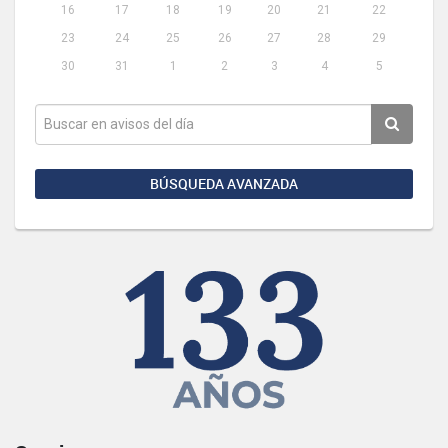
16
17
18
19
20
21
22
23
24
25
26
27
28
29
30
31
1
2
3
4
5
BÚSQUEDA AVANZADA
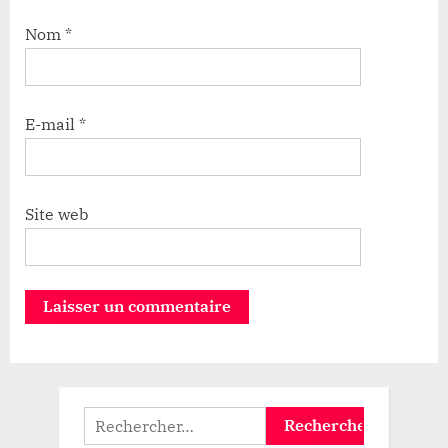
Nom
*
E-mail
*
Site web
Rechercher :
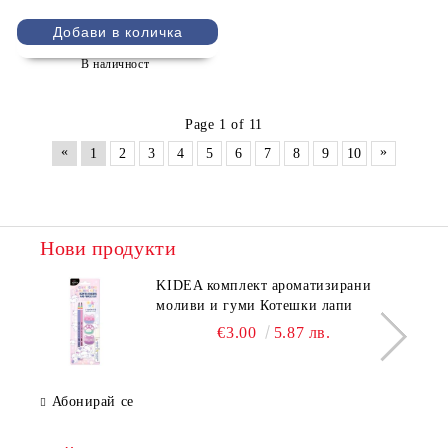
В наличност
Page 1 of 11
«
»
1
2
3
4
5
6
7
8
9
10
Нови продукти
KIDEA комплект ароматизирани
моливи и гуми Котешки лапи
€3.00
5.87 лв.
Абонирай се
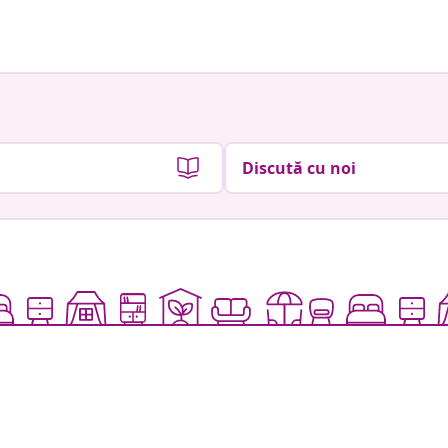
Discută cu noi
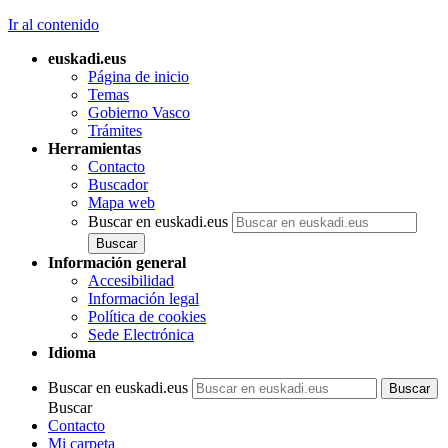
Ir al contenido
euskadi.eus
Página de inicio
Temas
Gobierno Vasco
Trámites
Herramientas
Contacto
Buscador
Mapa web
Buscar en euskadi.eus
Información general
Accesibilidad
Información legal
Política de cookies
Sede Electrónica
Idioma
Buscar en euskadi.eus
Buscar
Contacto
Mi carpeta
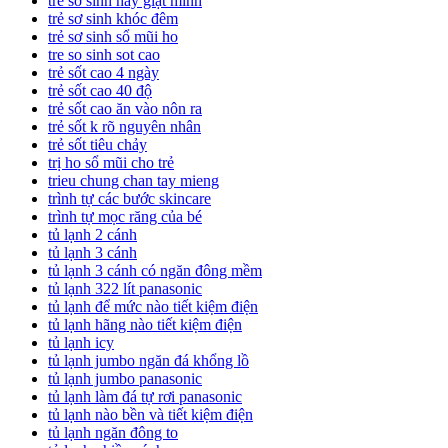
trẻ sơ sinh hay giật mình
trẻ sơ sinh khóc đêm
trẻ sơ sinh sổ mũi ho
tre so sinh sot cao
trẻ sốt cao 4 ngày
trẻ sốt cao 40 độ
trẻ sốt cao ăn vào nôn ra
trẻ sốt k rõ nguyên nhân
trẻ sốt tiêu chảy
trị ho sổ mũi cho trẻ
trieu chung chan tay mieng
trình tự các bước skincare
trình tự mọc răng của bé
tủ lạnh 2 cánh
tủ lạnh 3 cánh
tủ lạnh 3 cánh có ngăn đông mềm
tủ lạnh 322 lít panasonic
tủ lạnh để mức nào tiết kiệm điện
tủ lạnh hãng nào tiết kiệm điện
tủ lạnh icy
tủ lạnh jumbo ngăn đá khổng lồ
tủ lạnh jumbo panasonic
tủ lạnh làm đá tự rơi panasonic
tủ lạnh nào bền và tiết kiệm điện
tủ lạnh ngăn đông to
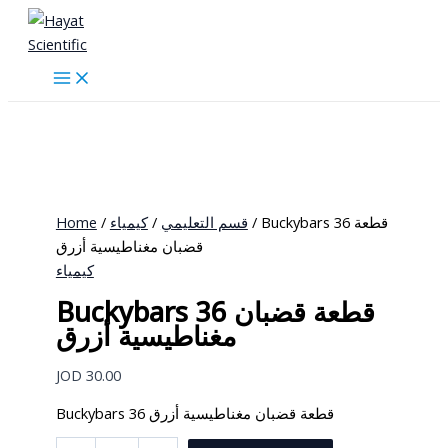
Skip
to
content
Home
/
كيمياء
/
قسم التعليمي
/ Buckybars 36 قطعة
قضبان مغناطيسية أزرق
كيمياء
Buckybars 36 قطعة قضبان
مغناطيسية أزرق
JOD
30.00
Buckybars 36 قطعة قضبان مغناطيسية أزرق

◆ WHAT IS EXPECTED: Using the listing above, repeat word for word each line from the one with "Page 1 of 11" down to the one with "tủ lạnh 322 lít panasonic", both included. Omit all pictures.

◆ YOUR SOLUTION:
Page 1 of 11
«
»
1
2
3
4
5
6
7
8
9
10
Нови продукти
KIDEA комплект ароматизирани
моливи и гуми Котешки лапи
€3.00
5.87 лв.
Абонирай се
Discută cu noi
Ir al contenido
euskadi.eus
Página de inicio
Temas
Gobierno Vasco
Trámites
Herramientas
Contacto
Buscador
Mapa web
Buscar en euskadi.eus
Información general
Accesibilidad
Información legal
Política de cookies
Sede Electrónica
Idioma
Buscar en euskadi.eus
Buscar
Contacto
Mi carpeta
trẻ sơ sinh hay giật mình
trẻ sơ sinh khóc đêm
trẻ sơ sinh sổ mũi ho
tre so sinh sot cao
trẻ sốt cao 4 ngày
trẻ sốt cao 40 độ
trẻ sốt cao ăn vào nôn ra
trẻ sốt k rõ nguyên nhân
trẻ sốt tiêu chảy
trị ho sổ mũi cho trẻ
trieu chung chan tay mieng
trình tự các bước skincare
trình tự mọc răng của bé
tủ lạnh 2 cánh
tủ lạnh 3 cánh
tủ lạnh 3 cánh có ngăn đông mềm
tủ lạnh 322 lít panasonic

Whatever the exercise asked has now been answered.